In order to significantly reduce your risk of serious long-term repercussions, it’s crucial to get your wound under control as soon as possible, before it has a chance to progress to the later stages.
Common Foot & Leg Ulcers
Lesions differ based on type and where they appear. Some of the wounds we treat include:
- Neurotrophic ulcers. If you have diabetes or nerve damage in your feet, you are at high risk of this type of ulcer. They often appear on your soles, but can develop anywhere an injury is sustained. The sore may be a pinkish or brownish-black color, and the skin around it will often be dry and callused.
- Venous stasis ulcer. If you have trouble with your legs swelling, blood clots, or varicose veins, a venous stasis ulcer may appear on your lower leg—often near your inner ankle. The area may be red and warm, and you might notice drainage if it becomes infected.
- Arterial/ischemic ulcer. This type of wound usually appears on toes, heels, the outer ankle, or other places that experience pressure from walking or ill-fitting shoes. They often have a “punched out” look, with a round and deep shape and well-defined edges. They typically indicate a severe blood flow problem (so they rarely bleed), and may be gray, black, yellow, or brown in color.

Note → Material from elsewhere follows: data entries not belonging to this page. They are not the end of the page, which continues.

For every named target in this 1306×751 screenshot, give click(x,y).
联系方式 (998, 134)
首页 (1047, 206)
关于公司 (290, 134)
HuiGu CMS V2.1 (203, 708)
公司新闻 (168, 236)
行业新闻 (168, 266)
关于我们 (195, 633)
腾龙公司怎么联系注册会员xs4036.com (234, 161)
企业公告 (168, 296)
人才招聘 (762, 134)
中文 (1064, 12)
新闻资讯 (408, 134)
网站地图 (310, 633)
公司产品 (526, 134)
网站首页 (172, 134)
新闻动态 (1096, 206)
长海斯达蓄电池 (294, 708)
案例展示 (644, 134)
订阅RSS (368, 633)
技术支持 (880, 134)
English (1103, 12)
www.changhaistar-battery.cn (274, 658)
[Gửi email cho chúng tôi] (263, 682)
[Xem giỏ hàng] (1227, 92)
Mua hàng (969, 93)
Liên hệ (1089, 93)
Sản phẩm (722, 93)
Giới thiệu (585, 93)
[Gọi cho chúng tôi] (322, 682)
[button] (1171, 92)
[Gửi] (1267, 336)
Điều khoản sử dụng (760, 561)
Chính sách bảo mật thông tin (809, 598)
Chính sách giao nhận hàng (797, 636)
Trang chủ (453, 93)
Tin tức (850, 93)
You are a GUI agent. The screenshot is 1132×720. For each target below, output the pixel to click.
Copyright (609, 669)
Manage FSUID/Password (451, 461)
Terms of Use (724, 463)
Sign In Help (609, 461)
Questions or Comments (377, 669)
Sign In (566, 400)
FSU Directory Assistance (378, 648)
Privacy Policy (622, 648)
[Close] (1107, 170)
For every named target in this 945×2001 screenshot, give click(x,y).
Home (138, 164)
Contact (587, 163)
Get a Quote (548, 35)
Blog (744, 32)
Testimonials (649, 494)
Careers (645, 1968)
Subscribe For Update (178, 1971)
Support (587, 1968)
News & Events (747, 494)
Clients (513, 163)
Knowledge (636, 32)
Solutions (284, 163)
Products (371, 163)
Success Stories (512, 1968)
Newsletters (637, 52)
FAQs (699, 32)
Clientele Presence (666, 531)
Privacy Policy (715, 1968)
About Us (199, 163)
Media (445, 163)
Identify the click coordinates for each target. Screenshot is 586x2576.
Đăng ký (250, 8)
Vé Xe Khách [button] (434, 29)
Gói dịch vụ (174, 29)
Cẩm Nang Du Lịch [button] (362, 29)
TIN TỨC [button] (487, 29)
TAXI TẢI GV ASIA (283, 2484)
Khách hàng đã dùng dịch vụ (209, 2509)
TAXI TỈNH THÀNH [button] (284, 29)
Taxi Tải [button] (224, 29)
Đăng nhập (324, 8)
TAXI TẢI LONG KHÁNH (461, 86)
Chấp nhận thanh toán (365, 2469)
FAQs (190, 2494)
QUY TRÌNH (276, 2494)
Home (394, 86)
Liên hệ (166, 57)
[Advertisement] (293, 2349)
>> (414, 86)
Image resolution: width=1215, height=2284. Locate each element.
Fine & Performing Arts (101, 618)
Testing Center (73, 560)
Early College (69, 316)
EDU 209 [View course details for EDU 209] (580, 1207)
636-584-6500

Advanced Wound Healing from Austin Foot & Ankle Specialists
When the stakes are high, “traditional” wound care methods alone might not quite cut it. Time is of the essence, and the faster your wound heals, the less likely you are to suffer a life-altering complication—and the sooner you can return to full activity.
At Austin Foot and Ankle Specialists, we can augment the conventional strategies like debridement, offloading, and antibiotic medications with advanced techniques, including the use of amniotic fluids and grafts.
As a matter of fact, the wound healing properties of amniotic membranes have been known for nearly a century, but recent medical advances have now made it possible to dehydrate and preserve the material, making it much more widely available as a treatment option. Amniotic material contains mesenchymal stem cells, growth factors, extracellular matrix molecules, and other natural biological materials which help to regulate tissue regeneration.
Wound grafts made from dehydrated amniotic membranes have been proven in the literature to significantly improve the rate of healing compared to standard wound care. They also have antibacterial properties and provide an effective barrier against further infections from the outside. And because amniotic tissue is “immunologically privileged,” there is almost no risk that grafted tissue will be rejected by the host.
By using these and other techniques, we are able to help our patients with non-healing wounds recover significantly faster and keep their risk of complications as low as possible.